The above data types form a hierarchy, with the analytical options becoming increasingly restricted as we move from ratio to nominal data. Two other data types are worth mentioning, which could be accommodated in this hierarchy but have their own analytical methods: binary data (survived/died, not diseased/diseased; generally coded 0/1) and count data (number of previous pregnancies, frequency of asthma attacks and so on).

### Descriptive/summary statistics

Continuous (ratio/interval) data are commonly summarised using the mean as a measure of location/average/central tendency and the standard deviation (SD) as a measure of spread/dispersion. Strictly speaking, the standard deviation is often only useful as a measure of spread if the data approximates reasonably well to a normal distribution. In this case, approximately 68% of the data values will be within one SD of the mean. If the distribution of the data departs markedly from the ‘bell’ shape of the normal distribution, then this interpretation no longer holds.

For non-normal ratio/interval data and for ordinal data it is more appropriate to use the order statistics: minimum, first quartile, median, third quartile, maximum – expressed in that order. The interquartile range (third quartile – first quartile) will contain the central 50% of the data, whatever the shape of the data distribution, and performs an analogous role to that of the SD in the case of normally distributed ratio/interval data. The median replaces the mean as a measure of ‘average’. In fact, these measures could sensibly be used for all continuous measures, because they are always meaningful and their use will obviate the need to test continuous data for normality when describing characteristics of a sample. The box-and-whisker plot is a graphical representation of these order statistics (introduced further below and illustrated in Figure 3).
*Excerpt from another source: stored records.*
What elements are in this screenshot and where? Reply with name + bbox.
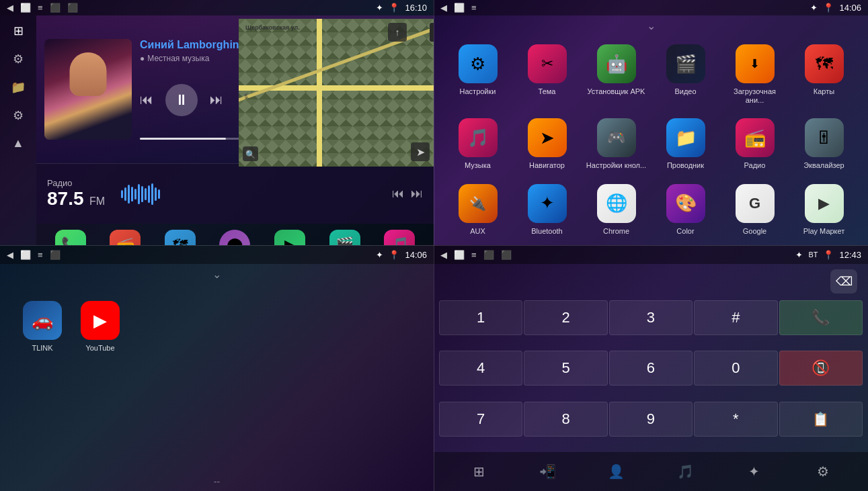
download-icon: ⬇ xyxy=(736,44,775,83)
q2-menu-icon[interactable]: ≡ xyxy=(471,3,477,13)
dock-phone-button[interactable]: 📞 xyxy=(55,230,86,245)
contact-button[interactable]: 📋 xyxy=(779,402,863,437)
dialer-grid-icon[interactable]: ⊞ xyxy=(464,457,494,486)
playstore-icon: ▶ xyxy=(805,184,844,223)
theme-icon: ✂ xyxy=(528,44,567,83)
key-hash[interactable]: # xyxy=(694,300,777,335)
dock-radio-button[interactable]: 📻 xyxy=(110,230,141,245)
app-theme[interactable]: ✂ Тема xyxy=(514,39,580,110)
apk-icon: 🤖 xyxy=(597,44,636,83)
dock-maps-button[interactable]: 🗺 xyxy=(165,230,196,245)
album-art-image xyxy=(44,39,132,140)
dialer-contacts-icon[interactable]: 👤 xyxy=(602,457,631,486)
key-8[interactable]: 8 xyxy=(524,402,607,437)
youtube-label: YouTube xyxy=(85,344,114,353)
chrome-icon: 🌐 xyxy=(597,184,636,223)
q2-back-icon[interactable]: ◀ xyxy=(440,3,447,13)
q3-back-icon[interactable]: ◀ xyxy=(7,250,13,260)
q2-pulldown[interactable]: ⌄ xyxy=(434,15,868,36)
map-navigate-button[interactable]: ➤ xyxy=(411,142,430,161)
wave-bar-6 xyxy=(138,184,140,204)
dock-video-button[interactable]: 🎬 xyxy=(329,230,360,245)
color-label: Color xyxy=(676,227,694,236)
q4-menu-icon[interactable]: ≡ xyxy=(471,250,477,260)
key-5[interactable]: 5 xyxy=(524,351,607,386)
map-compass[interactable]: ↑ xyxy=(388,23,407,42)
key-2[interactable]: 2 xyxy=(524,300,607,335)
wave-bar-10 xyxy=(151,183,153,205)
app-tlink[interactable]: 🚗 TLINK xyxy=(20,296,65,358)
key-3[interactable]: 3 xyxy=(609,300,693,335)
q4-back-icon[interactable]: ◀ xyxy=(440,250,447,260)
end-call-button[interactable]: 📵 xyxy=(779,351,863,386)
q1-back-icon[interactable]: ◀ xyxy=(7,3,13,13)
bluetooth-icon: ✦ xyxy=(528,184,567,223)
app-bluetooth[interactable]: ✦ Bluetooth xyxy=(514,179,580,241)
app-music[interactable]: 🎵 Музыка xyxy=(444,113,511,175)
app-google[interactable]: G Google xyxy=(721,179,788,241)
app-radio[interactable]: 📻 Радио xyxy=(721,113,788,175)
app-apk[interactable]: 🤖 Установщик APK xyxy=(583,39,649,110)
dialer-music-icon[interactable]: 🎵 xyxy=(670,457,700,486)
radio-next-button[interactable]: ⏭ xyxy=(411,187,423,201)
sidebar-folder-icon[interactable]: 📁 xyxy=(11,80,26,95)
map-search-button[interactable]: 🔍 xyxy=(243,146,258,161)
next-button[interactable]: ⏭ xyxy=(210,92,223,107)
prev-button[interactable]: ⏮ xyxy=(140,92,153,107)
app-video[interactable]: 🎬 Видео xyxy=(652,39,719,110)
settings-label: Настройки xyxy=(460,87,496,96)
key-0[interactable]: 0 xyxy=(694,351,777,386)
app-aux[interactable]: 🔌 AUX xyxy=(444,179,511,241)
key-4[interactable]: 4 xyxy=(439,351,522,386)
backspace-button[interactable]: ⌫ xyxy=(830,269,857,294)
dock-music-button[interactable]: 🎵 xyxy=(384,230,415,245)
q4-home-icon[interactable]: ⬜ xyxy=(454,250,465,260)
wave-bar-12 xyxy=(158,189,160,199)
sidebar-tune-icon[interactable]: ⚙ xyxy=(13,52,24,66)
app-files[interactable]: 📁 Проводник xyxy=(652,113,719,175)
app-playstore[interactable]: ▶ Play Маркет xyxy=(791,179,857,241)
q1-menu-icon[interactable]: ≡ xyxy=(38,3,43,13)
dock-playstore-button[interactable]: ▶ xyxy=(274,230,305,245)
wave-bar-2 xyxy=(124,187,126,201)
app-download[interactable]: ⬇ Загрузочная ани... xyxy=(721,39,788,110)
key-1[interactable]: 1 xyxy=(439,300,522,335)
map-background: Щербаковская ул. ул. ⬚ + − ↑ ➤ xyxy=(239,19,434,167)
key-9[interactable]: 9 xyxy=(609,402,693,437)
dialer-phone-options-icon[interactable]: 📲 xyxy=(532,457,562,486)
q2-home-icon[interactable]: ⬜ xyxy=(454,3,465,13)
app-steering[interactable]: 🎮 Настройки кнол... xyxy=(583,113,649,175)
q3-home-icon[interactable]: ⬜ xyxy=(20,250,31,260)
sidebar-nav-icon[interactable]: ▲ xyxy=(12,136,24,150)
play-pause-button[interactable]: ⏸ xyxy=(165,84,198,116)
app-navigator[interactable]: ➤ Навигатор xyxy=(514,113,580,175)
call-green-button[interactable]: 📞 xyxy=(779,300,863,335)
radio-waveform xyxy=(121,183,160,205)
dock-circle-button[interactable]: ⬤ xyxy=(219,230,250,245)
app-list-quadrant: ◀ ⬜ ≡ ⬛ ✦ 📍 14:06 ⌄ 🚗 TLINK xyxy=(0,245,434,491)
key-star[interactable]: * xyxy=(694,402,777,437)
wave-bar-8 xyxy=(145,188,147,200)
key-7[interactable]: 7 xyxy=(439,402,522,437)
radio-prev-button[interactable]: ⏮ xyxy=(392,187,404,201)
radio-label: Радио xyxy=(744,161,766,170)
q1-time: 16:10 xyxy=(405,3,427,13)
q3-pulldown[interactable]: ⌄ xyxy=(0,264,434,285)
app-maps[interactable]: 🗺 Карты xyxy=(791,39,857,110)
app-equalizer[interactable]: 🎚 Эквалайзер xyxy=(791,113,857,175)
dialer-bluetooth-icon[interactable]: ✦ xyxy=(739,457,768,486)
radio-frequency: 87.5 xyxy=(47,188,84,209)
q1-home-icon[interactable]: ⬜ xyxy=(20,3,31,13)
app-chrome[interactable]: 🌐 Chrome xyxy=(583,179,649,241)
map-panel: Щербаковская ул. ул. ⬚ + − ↑ ➤ xyxy=(239,19,434,167)
key-6[interactable]: 6 xyxy=(609,351,693,386)
q1-main-area: ⊞ ⚙ 📁 ⚙ ▲ xyxy=(0,15,434,245)
sidebar-home-icon[interactable]: ⊞ xyxy=(13,24,24,38)
app-settings[interactable]: ⚙ Настройки xyxy=(444,39,511,110)
q3-menu-icon[interactable]: ≡ xyxy=(38,250,43,260)
app-color[interactable]: 🎨 Color xyxy=(652,179,719,241)
sidebar-settings-icon[interactable]: ⚙ xyxy=(13,108,24,123)
download-label: Загрузочная ани... xyxy=(724,87,785,105)
app-youtube[interactable]: ▶ YouTube xyxy=(78,296,122,358)
dialer-settings-icon[interactable]: ⚙ xyxy=(808,457,838,486)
Categorical data (nominal, binary and some ordinal data) should be summarised using the actual numbers (with percentage in parentheses) in each category.

### Number of groups to compare and relatedness of samples

In an audit, one may wish to compare local performance (e.g. proportion of successful procedures), measured on a sample, with some national ‘standard’ or target value. This would be a ‘one-group’ test, because there is no source of variation or uncertainty in the target. More commonly in research, two groups or more are to be compared. The attention in this review will be focused on the comparison of two independent groups. In addition to the number of groups, it is important to give attention to the relatedness of the samples. In a parallel group randomised controlled trial (RCT), and in many observational studies, the samples will be independent of one another. Each participant has an equal chance of being in either group in an RCT; they independently exist in the exposed or unexposed groups in an observational cohort study; or a particular ‘case’ has no influence on the selection of a specific ‘non-case’ in an unmatched case–control study. If samples are related in any way (e.g. controls matched for age and weeks of gestation with cases, repeated measures on the same individuals pre- and post-intervention), this relatedness needs to be accounted for in the analysis technique chosen.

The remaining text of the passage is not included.